*** THE DATA ***

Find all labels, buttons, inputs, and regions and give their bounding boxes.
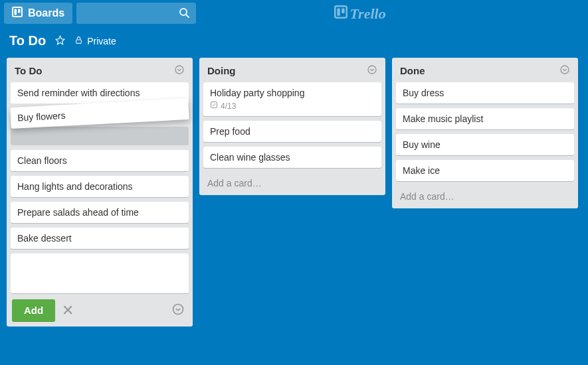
card-text: Prep food (210, 126, 250, 137)
visibility-label: Private (87, 36, 116, 46)
svg-point-11 (173, 305, 183, 315)
close-icon[interactable]: ✕ (62, 303, 74, 318)
list-header: Done (396, 62, 574, 82)
card[interactable]: Prepare salads ahead of time (11, 202, 189, 223)
card[interactable]: Hang lights and decorations (11, 176, 189, 197)
card-text: Hang lights and decorations (17, 181, 133, 192)
star-icon[interactable] (55, 35, 65, 47)
drop-placeholder (11, 127, 189, 145)
card-text: Prepare salads ahead of time (17, 207, 139, 218)
card[interactable]: Clean wine glasses (203, 147, 381, 168)
checklist-count: 4/13 (221, 102, 236, 111)
list-header: Doing (203, 62, 381, 82)
composer-menu-button[interactable] (171, 303, 185, 318)
lock-icon (74, 36, 83, 46)
card-text: Send reminder with directions (17, 88, 140, 98)
trello-logo[interactable]: Trello (334, 5, 386, 23)
boards-icon (12, 7, 23, 20)
trello-logo-text: Trello (350, 5, 386, 23)
search-icon (179, 7, 189, 20)
card-text: Make ice (403, 165, 440, 176)
svg-rect-2 (15, 9, 17, 15)
list-title[interactable]: To Do (15, 65, 42, 76)
card-composer[interactable] (11, 254, 189, 293)
add-card-link[interactable]: Add a card… (396, 186, 574, 204)
card-text: Clean floors (17, 155, 67, 166)
search-input[interactable] (76, 3, 196, 24)
card-text: Buy dress (403, 88, 444, 98)
add-card-link[interactable]: Add a card… (203, 173, 381, 191)
board-bar: To Do Private (0, 27, 588, 58)
card[interactable]: Clean floors (11, 150, 189, 171)
svg-point-10 (175, 66, 183, 74)
list-menu-button[interactable] (174, 64, 185, 77)
board-title[interactable]: To Do (9, 33, 46, 48)
card-text: Holiday party shopping (210, 88, 304, 98)
svg-point-12 (368, 66, 376, 74)
card[interactable]: Make ice (396, 160, 574, 181)
trello-logo-icon (334, 5, 347, 23)
list-todo: To Do Send reminder with directions Buy … (7, 58, 193, 327)
card[interactable]: Buy wine (396, 134, 574, 155)
card[interactable]: Make music playlist (396, 108, 574, 129)
list-doing: Doing Holiday party shopping 4/13 Prep f… (199, 58, 385, 195)
svg-rect-8 (342, 8, 344, 13)
list-title[interactable]: Doing (207, 65, 236, 76)
top-nav: Boards Trello (0, 0, 588, 27)
boards-label: Boards (28, 7, 64, 19)
list-title[interactable]: Done (400, 65, 425, 76)
add-button[interactable]: Add (12, 299, 55, 321)
list-menu-button[interactable] (367, 64, 377, 77)
lists-container: To Do Send reminder with directions Buy … (0, 58, 588, 327)
svg-rect-3 (18, 9, 21, 13)
card-text: Make music playlist (403, 113, 483, 124)
card-text: Buy flowers (17, 110, 66, 123)
list-menu-button[interactable] (559, 64, 570, 77)
composer-controls: Add ✕ (11, 298, 189, 323)
svg-rect-9 (76, 39, 82, 42)
boards-button[interactable]: Boards (4, 3, 72, 24)
list-done: Done Buy dress Make music playlist Buy w… (392, 58, 578, 208)
card-text: Buy wine (403, 139, 441, 150)
svg-point-14 (561, 66, 569, 74)
card[interactable]: Holiday party shopping 4/13 (203, 82, 381, 116)
list-header: To Do (11, 62, 189, 82)
svg-rect-7 (337, 8, 340, 15)
card[interactable]: Prep food (203, 121, 381, 142)
visibility-toggle[interactable]: Private (74, 36, 116, 46)
checklist-icon (210, 101, 218, 111)
checklist-badge: 4/13 (210, 101, 375, 111)
card[interactable]: Buy dress (396, 82, 574, 104)
card-text: Clean wine glasses (210, 152, 290, 163)
svg-line-5 (186, 15, 189, 17)
svg-rect-6 (335, 6, 347, 18)
card-text: Bake dessert (17, 233, 72, 244)
card[interactable]: Bake dessert (11, 228, 189, 249)
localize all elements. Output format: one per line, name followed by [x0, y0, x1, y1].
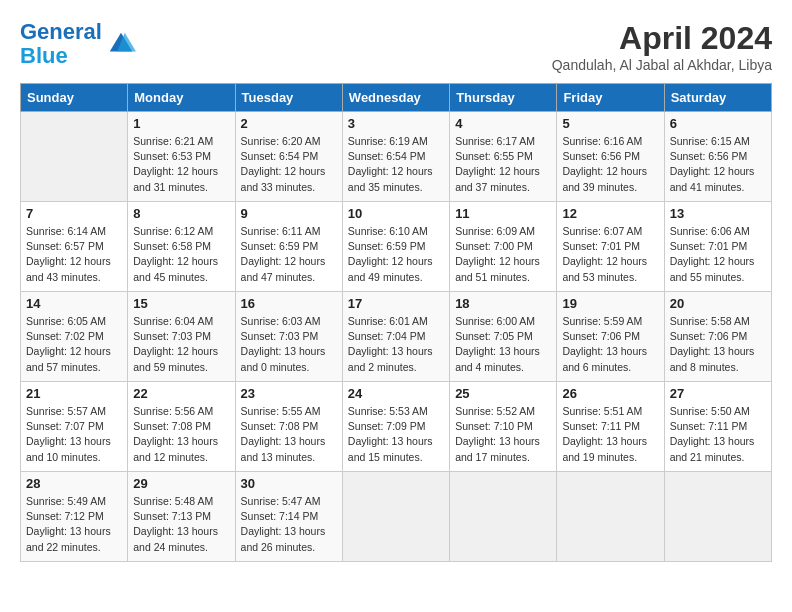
header-saturday: Saturday — [664, 84, 771, 112]
day-info: Sunrise: 6:10 AM Sunset: 6:59 PM Dayligh… — [348, 224, 444, 285]
week-row-1: 1Sunrise: 6:21 AM Sunset: 6:53 PM Daylig… — [21, 112, 772, 202]
page-header: GeneralBlue April 2024 Qandulah, Al Jaba… — [20, 20, 772, 73]
day-number: 16 — [241, 296, 337, 311]
week-row-5: 28Sunrise: 5:49 AM Sunset: 7:12 PM Dayli… — [21, 472, 772, 562]
day-info: Sunrise: 6:12 AM Sunset: 6:58 PM Dayligh… — [133, 224, 229, 285]
day-cell: 29Sunrise: 5:48 AM Sunset: 7:13 PM Dayli… — [128, 472, 235, 562]
day-number: 3 — [348, 116, 444, 131]
day-info: Sunrise: 6:17 AM Sunset: 6:55 PM Dayligh… — [455, 134, 551, 195]
day-info: Sunrise: 5:49 AM Sunset: 7:12 PM Dayligh… — [26, 494, 122, 555]
day-cell: 7Sunrise: 6:14 AM Sunset: 6:57 PM Daylig… — [21, 202, 128, 292]
day-cell: 1Sunrise: 6:21 AM Sunset: 6:53 PM Daylig… — [128, 112, 235, 202]
day-info: Sunrise: 5:51 AM Sunset: 7:11 PM Dayligh… — [562, 404, 658, 465]
day-info: Sunrise: 5:47 AM Sunset: 7:14 PM Dayligh… — [241, 494, 337, 555]
day-cell — [450, 472, 557, 562]
logo-icon — [106, 29, 136, 59]
day-number: 18 — [455, 296, 551, 311]
day-cell: 13Sunrise: 6:06 AM Sunset: 7:01 PM Dayli… — [664, 202, 771, 292]
day-cell — [21, 112, 128, 202]
week-row-4: 21Sunrise: 5:57 AM Sunset: 7:07 PM Dayli… — [21, 382, 772, 472]
day-info: Sunrise: 6:01 AM Sunset: 7:04 PM Dayligh… — [348, 314, 444, 375]
day-number: 28 — [26, 476, 122, 491]
day-info: Sunrise: 6:15 AM Sunset: 6:56 PM Dayligh… — [670, 134, 766, 195]
header-wednesday: Wednesday — [342, 84, 449, 112]
day-info: Sunrise: 5:55 AM Sunset: 7:08 PM Dayligh… — [241, 404, 337, 465]
day-cell: 21Sunrise: 5:57 AM Sunset: 7:07 PM Dayli… — [21, 382, 128, 472]
day-number: 5 — [562, 116, 658, 131]
day-cell: 2Sunrise: 6:20 AM Sunset: 6:54 PM Daylig… — [235, 112, 342, 202]
day-info: Sunrise: 6:19 AM Sunset: 6:54 PM Dayligh… — [348, 134, 444, 195]
day-number: 20 — [670, 296, 766, 311]
day-info: Sunrise: 6:00 AM Sunset: 7:05 PM Dayligh… — [455, 314, 551, 375]
day-number: 7 — [26, 206, 122, 221]
day-cell: 14Sunrise: 6:05 AM Sunset: 7:02 PM Dayli… — [21, 292, 128, 382]
day-info: Sunrise: 5:52 AM Sunset: 7:10 PM Dayligh… — [455, 404, 551, 465]
day-info: Sunrise: 6:09 AM Sunset: 7:00 PM Dayligh… — [455, 224, 551, 285]
day-number: 22 — [133, 386, 229, 401]
day-number: 27 — [670, 386, 766, 401]
week-row-2: 7Sunrise: 6:14 AM Sunset: 6:57 PM Daylig… — [21, 202, 772, 292]
day-info: Sunrise: 6:03 AM Sunset: 7:03 PM Dayligh… — [241, 314, 337, 375]
day-cell: 24Sunrise: 5:53 AM Sunset: 7:09 PM Dayli… — [342, 382, 449, 472]
day-number: 12 — [562, 206, 658, 221]
header-sunday: Sunday — [21, 84, 128, 112]
day-cell: 15Sunrise: 6:04 AM Sunset: 7:03 PM Dayli… — [128, 292, 235, 382]
day-info: Sunrise: 5:56 AM Sunset: 7:08 PM Dayligh… — [133, 404, 229, 465]
day-number: 13 — [670, 206, 766, 221]
logo: GeneralBlue — [20, 20, 136, 68]
day-cell — [557, 472, 664, 562]
week-row-3: 14Sunrise: 6:05 AM Sunset: 7:02 PM Dayli… — [21, 292, 772, 382]
calendar-header-row: SundayMondayTuesdayWednesdayThursdayFrid… — [21, 84, 772, 112]
day-number: 1 — [133, 116, 229, 131]
day-number: 9 — [241, 206, 337, 221]
day-number: 14 — [26, 296, 122, 311]
day-number: 15 — [133, 296, 229, 311]
day-cell: 23Sunrise: 5:55 AM Sunset: 7:08 PM Dayli… — [235, 382, 342, 472]
day-number: 11 — [455, 206, 551, 221]
day-info: Sunrise: 6:20 AM Sunset: 6:54 PM Dayligh… — [241, 134, 337, 195]
day-cell: 20Sunrise: 5:58 AM Sunset: 7:06 PM Dayli… — [664, 292, 771, 382]
day-cell: 17Sunrise: 6:01 AM Sunset: 7:04 PM Dayli… — [342, 292, 449, 382]
day-info: Sunrise: 6:14 AM Sunset: 6:57 PM Dayligh… — [26, 224, 122, 285]
day-number: 10 — [348, 206, 444, 221]
day-info: Sunrise: 5:59 AM Sunset: 7:06 PM Dayligh… — [562, 314, 658, 375]
day-cell: 5Sunrise: 6:16 AM Sunset: 6:56 PM Daylig… — [557, 112, 664, 202]
header-monday: Monday — [128, 84, 235, 112]
day-number: 21 — [26, 386, 122, 401]
day-cell: 6Sunrise: 6:15 AM Sunset: 6:56 PM Daylig… — [664, 112, 771, 202]
day-info: Sunrise: 6:05 AM Sunset: 7:02 PM Dayligh… — [26, 314, 122, 375]
day-info: Sunrise: 5:58 AM Sunset: 7:06 PM Dayligh… — [670, 314, 766, 375]
day-info: Sunrise: 5:48 AM Sunset: 7:13 PM Dayligh… — [133, 494, 229, 555]
day-info: Sunrise: 5:53 AM Sunset: 7:09 PM Dayligh… — [348, 404, 444, 465]
header-thursday: Thursday — [450, 84, 557, 112]
day-cell: 27Sunrise: 5:50 AM Sunset: 7:11 PM Dayli… — [664, 382, 771, 472]
day-info: Sunrise: 6:07 AM Sunset: 7:01 PM Dayligh… — [562, 224, 658, 285]
day-cell: 4Sunrise: 6:17 AM Sunset: 6:55 PM Daylig… — [450, 112, 557, 202]
month-title: April 2024 — [552, 20, 772, 57]
day-cell: 16Sunrise: 6:03 AM Sunset: 7:03 PM Dayli… — [235, 292, 342, 382]
day-cell: 26Sunrise: 5:51 AM Sunset: 7:11 PM Dayli… — [557, 382, 664, 472]
day-number: 26 — [562, 386, 658, 401]
day-cell — [664, 472, 771, 562]
day-info: Sunrise: 6:11 AM Sunset: 6:59 PM Dayligh… — [241, 224, 337, 285]
day-number: 19 — [562, 296, 658, 311]
day-cell: 25Sunrise: 5:52 AM Sunset: 7:10 PM Dayli… — [450, 382, 557, 472]
day-number: 29 — [133, 476, 229, 491]
day-info: Sunrise: 5:57 AM Sunset: 7:07 PM Dayligh… — [26, 404, 122, 465]
day-number: 6 — [670, 116, 766, 131]
day-number: 24 — [348, 386, 444, 401]
day-number: 4 — [455, 116, 551, 131]
day-info: Sunrise: 6:16 AM Sunset: 6:56 PM Dayligh… — [562, 134, 658, 195]
day-cell: 18Sunrise: 6:00 AM Sunset: 7:05 PM Dayli… — [450, 292, 557, 382]
day-cell: 3Sunrise: 6:19 AM Sunset: 6:54 PM Daylig… — [342, 112, 449, 202]
location: Qandulah, Al Jabal al Akhdar, Libya — [552, 57, 772, 73]
calendar-table: SundayMondayTuesdayWednesdayThursdayFrid… — [20, 83, 772, 562]
title-block: April 2024 Qandulah, Al Jabal al Akhdar,… — [552, 20, 772, 73]
day-number: 23 — [241, 386, 337, 401]
day-number: 17 — [348, 296, 444, 311]
day-cell — [342, 472, 449, 562]
day-cell: 28Sunrise: 5:49 AM Sunset: 7:12 PM Dayli… — [21, 472, 128, 562]
day-cell: 22Sunrise: 5:56 AM Sunset: 7:08 PM Dayli… — [128, 382, 235, 472]
day-cell: 19Sunrise: 5:59 AM Sunset: 7:06 PM Dayli… — [557, 292, 664, 382]
day-number: 2 — [241, 116, 337, 131]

*** End of THE DATA ***

Retrieve each line of the data in which the word "point" can be found.

svg-point-11 (173, 305, 183, 315)
svg-point-10 (175, 66, 183, 74)
svg-point-12 (368, 66, 376, 74)
svg-point-14 (561, 66, 569, 74)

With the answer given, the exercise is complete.